Tuesday, 31 December 2013

Marketing Morals


The first moral science story of my young days which I remember was the story of a farmer, who was worried because his four sons did not work in farms and kept quarreling amongst themselves. One day he told them that he had placed his pitcher of money somewhere in the farm. He had forgotten where he had kept it. All four sons in search of the money pitcher dug the entire farm, but were unable to find the money. The farmer then requested his sons to sow a few seeds of wheat once the farm was already dug up. After a few days a healthy crop came up in the farm. The farmer then explained to his sons, the secret behind the pitcher. The actual secret was: working hard together toproduce the wealth in the form of a crop that could then be sold for money. I always wondered about the purpose of telling such stories to young children. Do they really understand the message at the age of six, seven or eight? Is there a way that the message goes across much more firmly? Are elders trying to sell the Morals to young children? Is it a type of marketing?
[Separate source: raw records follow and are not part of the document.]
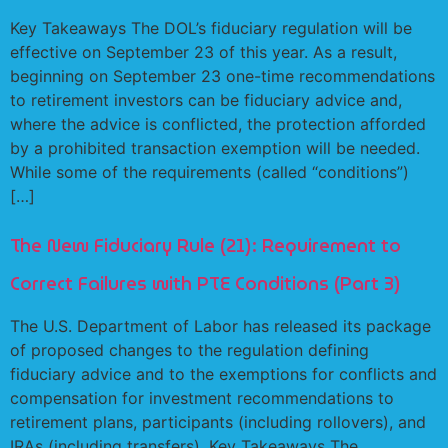
Key Takeaways The DOL’s fiduciary regulation will be
effective on September 23 of this year. As a result,
beginning on September 23 one-time recommendations
to retirement investors can be fiduciary advice and,
where the advice is conflicted, the protection afforded
by a prohibited transaction exemption will be needed.
While some of the requirements (called “conditions”)
[…]
The New Fiduciary Rule (21): Requirement to
Correct Failures with PTE Conditions (Part 3)
The U.S. Department of Labor has released its package
of proposed changes to the regulation defining
fiduciary advice and to the exemptions for conflicts and
compensation for investment recommendations to
retirement plans, participants (including rollovers), and
IRAs (including transfers). Key Takeaways The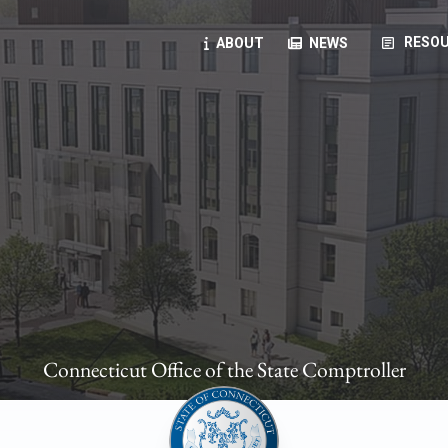
article
RESOU
ABOUT
NEWS
oyees
oll, forms, ...
anning, health benefits, pension, direct deposit, ...
opportunities, transparency products, ...
, RFPs, ...
Connecticut Office of the State Comptroller
ies
, manuals, ...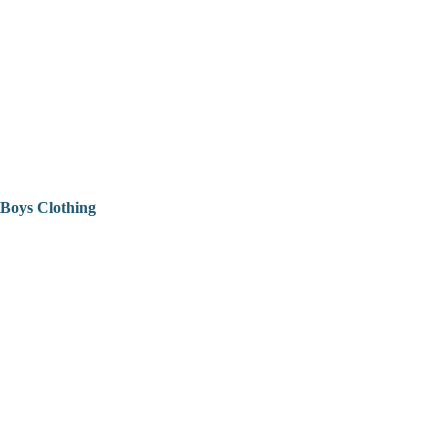
Boys Clothing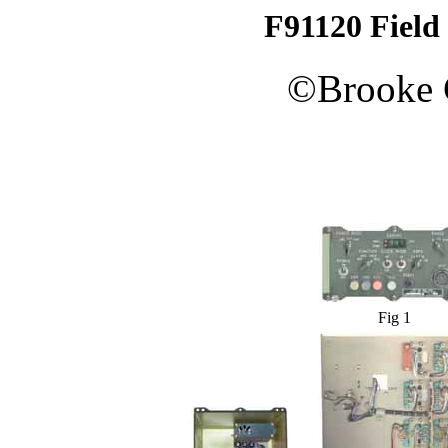
F91120 Field
©
Brooke
Fig 1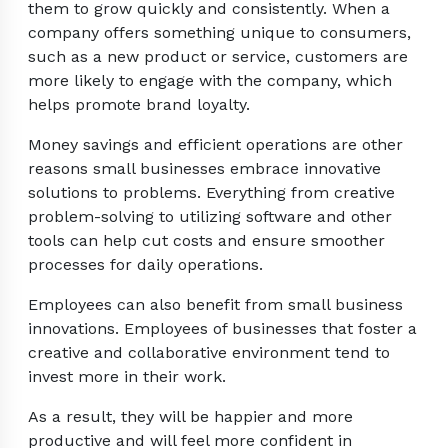
them to grow quickly and consistently. When a
company offers something unique to consumers,
such as a new product or service, customers are
more likely to engage with the company, which
helps promote brand loyalty.
Money savings and efficient operations are other
reasons small businesses embrace innovative
solutions to problems. Everything from creative
problem-solving to utilizing software and other
tools can help cut costs and ensure smoother
processes for daily operations.
Employees can also benefit from small business
innovations. Employees of businesses that foster a
creative and collaborative environment tend to
invest more in their work.
As a result, they will be happier and more
productive and will feel more confident in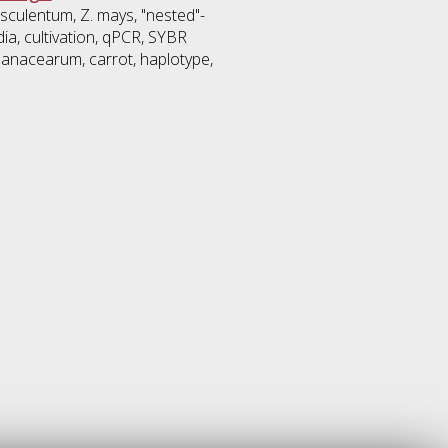
esculentum, Z. mays, "nested"-
edia, cultivation, qPCR, SYBR
olanacearum, carrot, haplotype,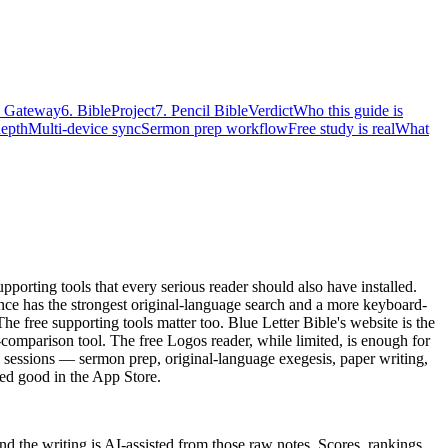
e Gateway
6. BibleProject
7. Pencil Bible
Verdict
Who this guide is
depth
Multi-device sync
Sermon prep workflow
Free study is real
What
rting tools that every serious reader should also have installed.
ance has the strongest original-language search and a more keyboard-
 The free supporting tools matter too. Blue Letter Bible's website is the
-comparison tool. The free Logos reader, while limited, is enough for
y sessions — sermon prep, original-language exegesis, paper writing,
ed good in the App Store.
 the writing is AI-assisted from those raw notes. Scores, rankings,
I went back to the MBA books to understand the term “Marketing”. Marketing is explained as a "process of exchanging products and value with others". What a good example of marketing it is, when we talk of exchanging value in form of Morals. Most people will relate marketing with the purpose of financial profitability. But in this new age, the phenomenon of marketing has to be used even to establish your point well, even in the context of telling Morals.

Many people of my age and a generation before me have never endorsed the idea of marketing for noble purposes. They feel that marketing is a way to fool people, to make them buy useless things. They say that a good thing sells automatically. 

Today, the number of options for good things is also very large for any user to select them and then take them. If we have to reach out to an ever increasing population for moral education, we need to use the same techniques that a typical marketer does to reach out to his clientele. We need to understand the requirements, do surveys, prepare offers, and reach out to their points of presence. I believe that using stories to tell morals is an offer made by a writer to its readers. It asks a reader to promise to take the gyan he is about to impress upon the reader and thus offers him a story to begin with. Got it, if not, wait for another story to come soon.